= Buckley Petawabano =

Cree Canadian actor (1947 or 1948 – 2025)

Buckley Petawabano (1947 or 1948 – October 19, 2025) was a Cree Canadian cinematographer, production company founder and actor from the Mistassini reserve in northern Québec.

==Early life==
Petawabano was born in a Cree settlement near Lake Mistassini. As part of the Canadian Indian residential school system, he attended Bishop Horden Memorial School and Shingwauk Indian Residential School.

==Career==
In 1969, Petawabano had his first acting role in the CBC series Adventures in Rainbow Country.

He was the most prominent Indigenous Canadian cinematographer and actor after Chief Dan George. With the role of Pete Gawa, he became the first Indigenous Canadian to star in a Canadian television production series.

In 1970s, he starred in Cold Journey, a film focused on the journey of a 15-year old boy raised in residential schools.
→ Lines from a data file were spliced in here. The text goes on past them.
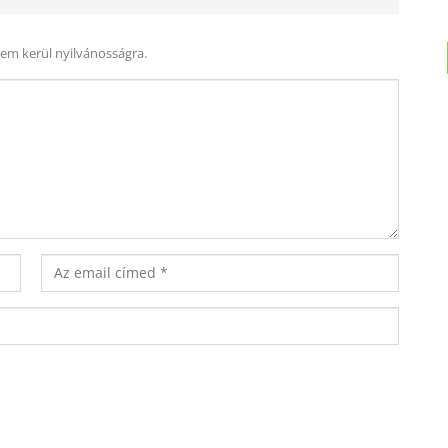
nem kerül nyilvánosságra.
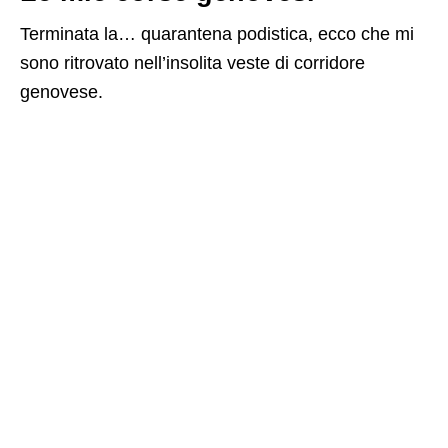
Terminata la… quarantena podistica, ecco che mi
sono ritrovato nell’insolita veste di corridore
genovese.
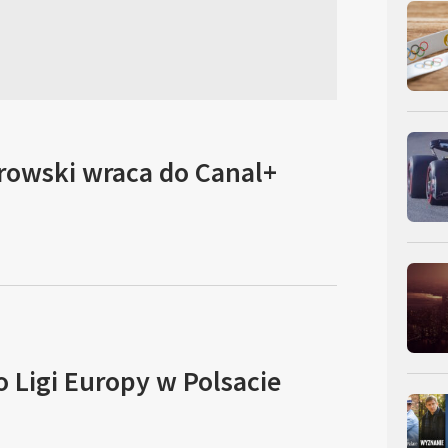
rowski wraca do Canal+
o Ligi Europy w Polsacie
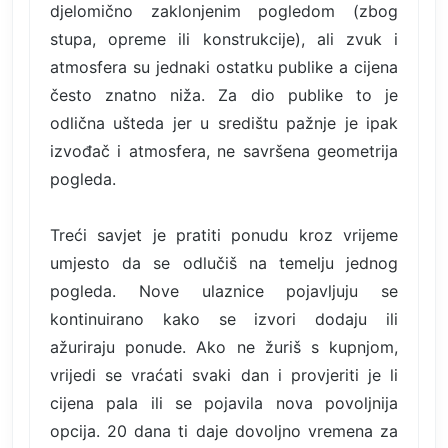
djelomično zaklonjenim pogledom (zbog
stupa, opreme ili konstrukcije), ali zvuk i
atmosfera su jednaki ostatku publike a cijena
često znatno niža. Za dio publike to je
odlična ušteda jer u središtu pažnje je ipak
izvođač i atmosfera, ne savršena geometrija
pogleda.
Treći savjet je pratiti ponudu kroz vrijeme
umjesto da se odlučiš na temelju jednog
pogleda. Nove ulaznice pojavljuju se
kontinuirano kako se izvori dodaju ili
ažuriraju ponude. Ako ne žuriš s kupnjom,
vrijedi se vraćati svaki dan i provjeriti je li
cijena pala ili se pojavila nova povoljnija
opcija. 20 dana ti daje dovoljno vremena za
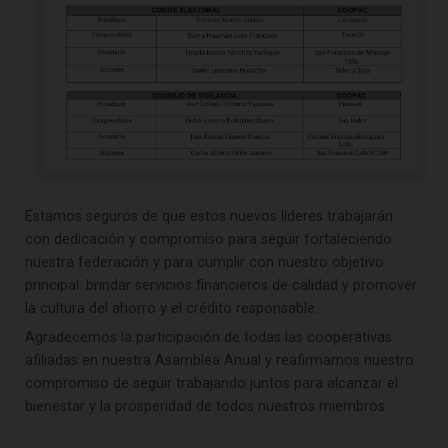
Estamos seguros de que estos nuevos líderes trabajarán
con dedicación y compromiso para seguir fortaleciendo
nuestra federación y para cumplir con nuestro objetivo
principal: brindar servicios financieros de calidad y promover
la cultura del ahorro y el crédito responsable.
Agradecemos la participación de todas las cooperativas
afiliadas en nuestra Asamblea Anual y reafirmamos nuestro
compromiso de seguir trabajando juntos para alcanzar el
bienestar y la prosperidad de todos nuestros miembros.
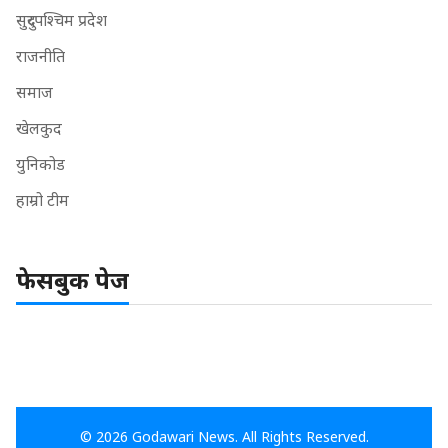
सुदुरपश्चिम प्रदेश
राजनीति
समाज
खेलकुद
युनिकोड
हाम्रो टीम
फेसबुक पेज
© 2026 Godawari News. All Rights Reserved.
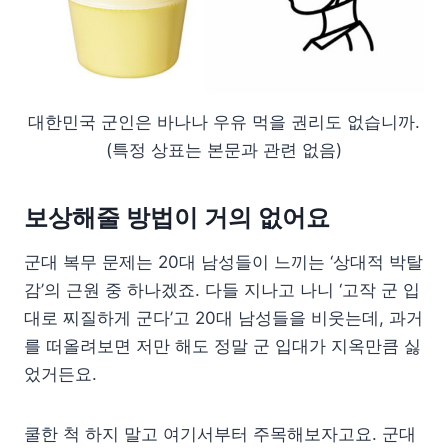
대한민국 군인은 바나나 우유 먹을 권리도 없습니까.
(특정 상표는 본문과 관련 없음)
보상해줄 방법이 거의 없어요
군대 복무 문제는 20대 남성들이 느끼는 ‘상대적 박탈
감’의 근원 중 하나겠죠. 다들 지나고 나니 ‘고작 군 입
대로 찌질하게 군다’고 20대 남성들을 비웃는데, 과거
를 떠올려보면 저만 해도 정말 군 입대가 지옥만큼 싫
었거든요.
쿨한 척 하지 말고 여기서부터 주목해보자고요. 군대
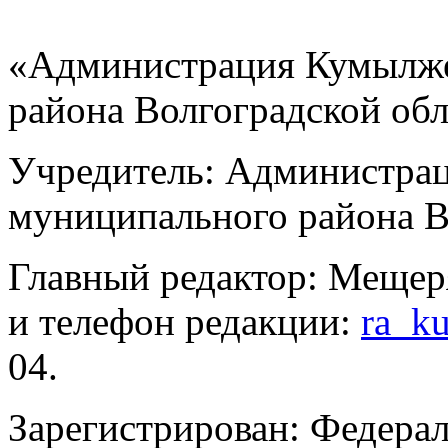
«Администрация Кумылже
района Волгоградской об
Учредитель: Администра
муниципального района В
Главный редактор: Мещер
и телефон редакции:
ra_k
04.
Зарегистрирован: Федерал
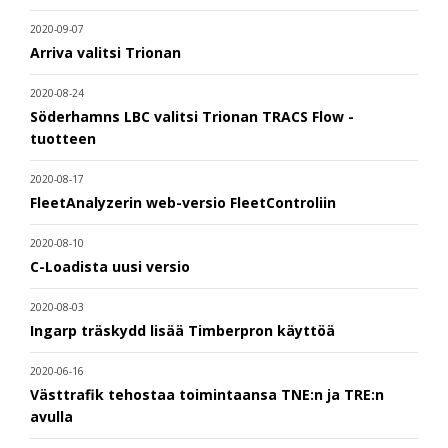
2020-09-07
Arriva valitsi Trionan
2020-08-24
Söderhamns LBC valitsi Trionan TRACS Flow -
tuotteen
2020-08-17
FleetAnalyzerin web-versio FleetControliin
2020-08-10
C-Loadista uusi versio
2020-08-03
Ingarp träskydd lisää Timberpron käyttöä
2020-06-16
Västtrafik tehostaa toimintaansa TNE:n ja TRE:n
avulla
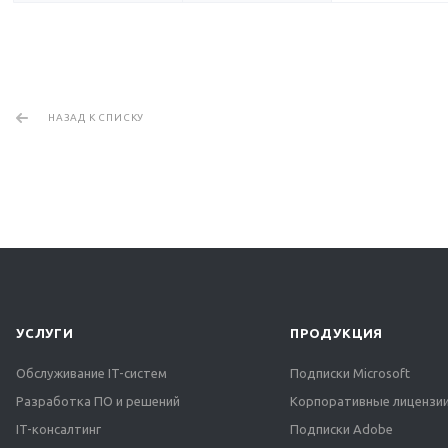
НАЗАД К СПИСКУ
УСЛУГИ
ПРОДУКЦИЯ
Обслуживание IT-систем
Подписки Microsoft
Разработка ПО и решений
Корпоративные лицензии
IT-консалтинг
Подписки Adobe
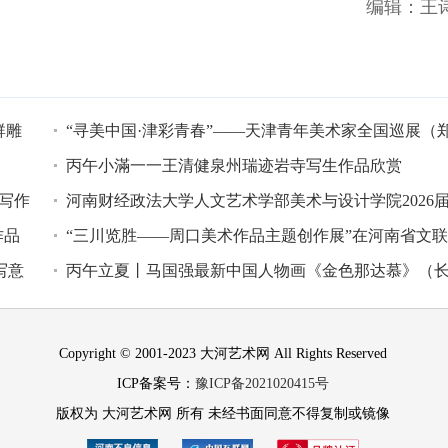
编辑：王
群雕
“寻美中国·津彩青春”——天津青年美术家全国巡展（
州站）在河南
丙午小滿一一王清健泉州瑞迹岩寺写生作品欣赏
速写作
河南财经政法大学人文艺术学部美术与设计学院2026
作品
毕业作品精品
“三川览胜——周口美术作品主题创作展”在河南省文
写意
术馆举办
丙午立夏丨马国强最新中国人物画《金色那达慕》（
卷）作品欣赏
Copyright © 2001-2023 大河艺术网 All Rights Reserved
ICP备案号：
豫ICP备2021020415号
版权为 大河艺术网 所有 未经书面同意不得复制或镜像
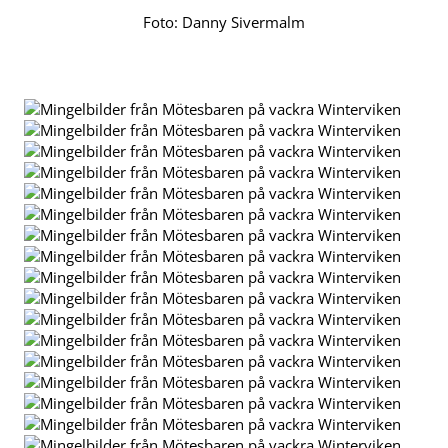
Foto: Danny Sivermalm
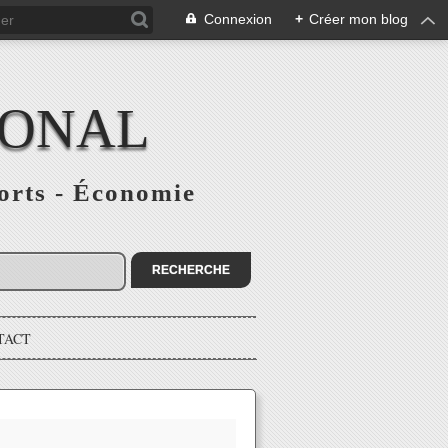
Connexion
+
Créer mon blog
IONAL
ports - Économie
TACT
Petawabano's performance was praised by Peter Bakogeorge of the Edmonton Journal.

His other film credits include Cree Hunters of Mistassini (1974), Pelts: Politics of the Fur Trade (1989), Cree Way (1977), and Amisk (1977), the latter two marked his debut contributions of photography and editing. He also had a stint on stage in Montreal's George Ryga play The Ecstasy of Rita Joe (1972).

==Death and legacy==
Petawabano died on October 19, 2025, at the age of 77.

An award is named after him from the Cree Nation Arts and Crafts Association.